どれを渡そうかしばらく悩んでいたのか到着するのが遅く、
製作するのに時間がかかってしまった。



「なかなかの出来じゃの。

どれ、わしも少し手を貸すまいか。」


そう言っては、
どこからか小刀を取り出したガンダルフはその杖の先端に文字を刻んでいく。


「それって…ガンダルフがいつも刻んでいる文字?」


見覚えがあったエルフ文字だ。
たまにガンダルフの私物やなんやらに、付いている。

rに似たような変わった形。



「その通り、これは魔法の文字じゃよ。」



魔法使いはそう言ってウインクをした。

文字の意味は分からないが、まるで彼が認めたという証のように思えて、
あたしはそれを大事に受け取った。


「…ありがとう。」



「して、何故杖を作ることにしたのじゃ?

ハレンには必要なかろう。」


一部の人には分からないが、
(ハレンの力には)という意味合いが含まれた言葉をガンダルフは言った。



「そうなんだけど…ガンダルフが言ったでしょ?

コントロール出来るまでは、何かを通して使うほうが懸命だって。」



ここ最近は彼の指導のもと、聖なる力を使うための特訓も行っている。

元々、使者の力は魂に宿るもの。

したがって意志の力のみで行使できるのだが、
そうなると感情や本人の力量に作用されることが大きく、
その分強い力が扱えるが、使者への反動も大きい。

だから使者は、指輪を解して力を解放しているのだ。


それと同じ原理で
物を介せばその分だけ扱いやすくなるはずだと、ガンダルフは言っていた。



「…わしの“弟子”とはうまく言ったものじゃの。

それを使っておれば、
弟子という言葉に疑問に持つ者も少なかろう。

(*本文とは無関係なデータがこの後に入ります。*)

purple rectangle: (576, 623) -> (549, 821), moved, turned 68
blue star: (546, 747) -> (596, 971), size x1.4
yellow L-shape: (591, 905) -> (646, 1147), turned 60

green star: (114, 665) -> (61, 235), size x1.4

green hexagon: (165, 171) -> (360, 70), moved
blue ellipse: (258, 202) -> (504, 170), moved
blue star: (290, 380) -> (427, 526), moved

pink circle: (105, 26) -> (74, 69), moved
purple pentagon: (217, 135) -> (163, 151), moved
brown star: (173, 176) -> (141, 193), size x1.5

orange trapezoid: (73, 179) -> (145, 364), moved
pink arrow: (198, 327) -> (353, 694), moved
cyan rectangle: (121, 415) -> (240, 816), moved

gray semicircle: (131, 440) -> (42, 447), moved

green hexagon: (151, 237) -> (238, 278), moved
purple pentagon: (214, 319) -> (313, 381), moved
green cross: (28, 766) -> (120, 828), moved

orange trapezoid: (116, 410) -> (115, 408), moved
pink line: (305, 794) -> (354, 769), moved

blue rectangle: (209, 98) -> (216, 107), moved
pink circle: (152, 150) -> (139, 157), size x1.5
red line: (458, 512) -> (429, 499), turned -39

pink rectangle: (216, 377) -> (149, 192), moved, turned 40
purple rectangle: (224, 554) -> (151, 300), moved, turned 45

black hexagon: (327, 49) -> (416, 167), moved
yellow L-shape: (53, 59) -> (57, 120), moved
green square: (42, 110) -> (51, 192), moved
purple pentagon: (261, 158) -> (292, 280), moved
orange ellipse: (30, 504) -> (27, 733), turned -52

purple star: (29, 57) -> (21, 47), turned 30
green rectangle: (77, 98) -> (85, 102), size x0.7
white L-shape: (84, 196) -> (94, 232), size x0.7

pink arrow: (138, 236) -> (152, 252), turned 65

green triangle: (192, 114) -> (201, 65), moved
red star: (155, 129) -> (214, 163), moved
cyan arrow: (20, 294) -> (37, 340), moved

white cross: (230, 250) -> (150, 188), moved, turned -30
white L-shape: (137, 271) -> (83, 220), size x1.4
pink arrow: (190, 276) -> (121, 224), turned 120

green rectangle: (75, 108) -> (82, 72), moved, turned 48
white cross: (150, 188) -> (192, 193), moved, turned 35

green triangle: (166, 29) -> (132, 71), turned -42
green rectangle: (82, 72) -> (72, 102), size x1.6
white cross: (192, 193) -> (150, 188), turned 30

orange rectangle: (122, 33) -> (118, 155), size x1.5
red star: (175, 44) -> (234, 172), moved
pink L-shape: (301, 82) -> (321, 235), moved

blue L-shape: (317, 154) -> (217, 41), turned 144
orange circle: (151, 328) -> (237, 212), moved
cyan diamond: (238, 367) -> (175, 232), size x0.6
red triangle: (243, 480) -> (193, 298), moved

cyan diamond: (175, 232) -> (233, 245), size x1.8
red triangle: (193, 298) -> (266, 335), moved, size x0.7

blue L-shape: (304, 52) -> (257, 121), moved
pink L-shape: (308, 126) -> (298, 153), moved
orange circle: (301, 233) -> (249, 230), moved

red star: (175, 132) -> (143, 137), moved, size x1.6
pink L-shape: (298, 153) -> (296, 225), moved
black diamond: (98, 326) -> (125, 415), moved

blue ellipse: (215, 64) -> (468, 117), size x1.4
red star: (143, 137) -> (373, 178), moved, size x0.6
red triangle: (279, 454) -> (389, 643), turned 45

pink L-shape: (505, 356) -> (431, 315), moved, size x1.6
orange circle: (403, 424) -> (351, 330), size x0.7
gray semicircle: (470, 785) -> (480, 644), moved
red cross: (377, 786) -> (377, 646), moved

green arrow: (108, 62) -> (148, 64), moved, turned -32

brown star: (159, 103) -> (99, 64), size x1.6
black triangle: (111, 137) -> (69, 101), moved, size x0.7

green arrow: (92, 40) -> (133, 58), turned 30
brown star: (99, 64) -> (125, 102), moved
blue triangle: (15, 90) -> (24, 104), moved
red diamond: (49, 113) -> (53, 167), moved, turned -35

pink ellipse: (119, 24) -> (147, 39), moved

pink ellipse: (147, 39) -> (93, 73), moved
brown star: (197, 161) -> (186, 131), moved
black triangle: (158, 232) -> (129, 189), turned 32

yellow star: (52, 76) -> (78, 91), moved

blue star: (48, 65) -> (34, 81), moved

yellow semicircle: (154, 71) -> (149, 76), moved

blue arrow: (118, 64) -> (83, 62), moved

」


「ですね…。

それに、あたしの持つものをそのまま皆に見せるのは気がひけます。」



「…じゃが、旅ではそうはいかんぞ。隠しておく事はできまい。」



ガンダルフの言葉が突き刺さる。

それも、此処の所ずいぶん考えた内容だ。



「もちろんです、覚悟は出来ています。」



あたしは迷わず答えた。



もう、言葉にするのは怖くなかった。



―――少なくとも、貴方だけは、

どんな状況であっても、あたしを蔑むことはないと今は知っている。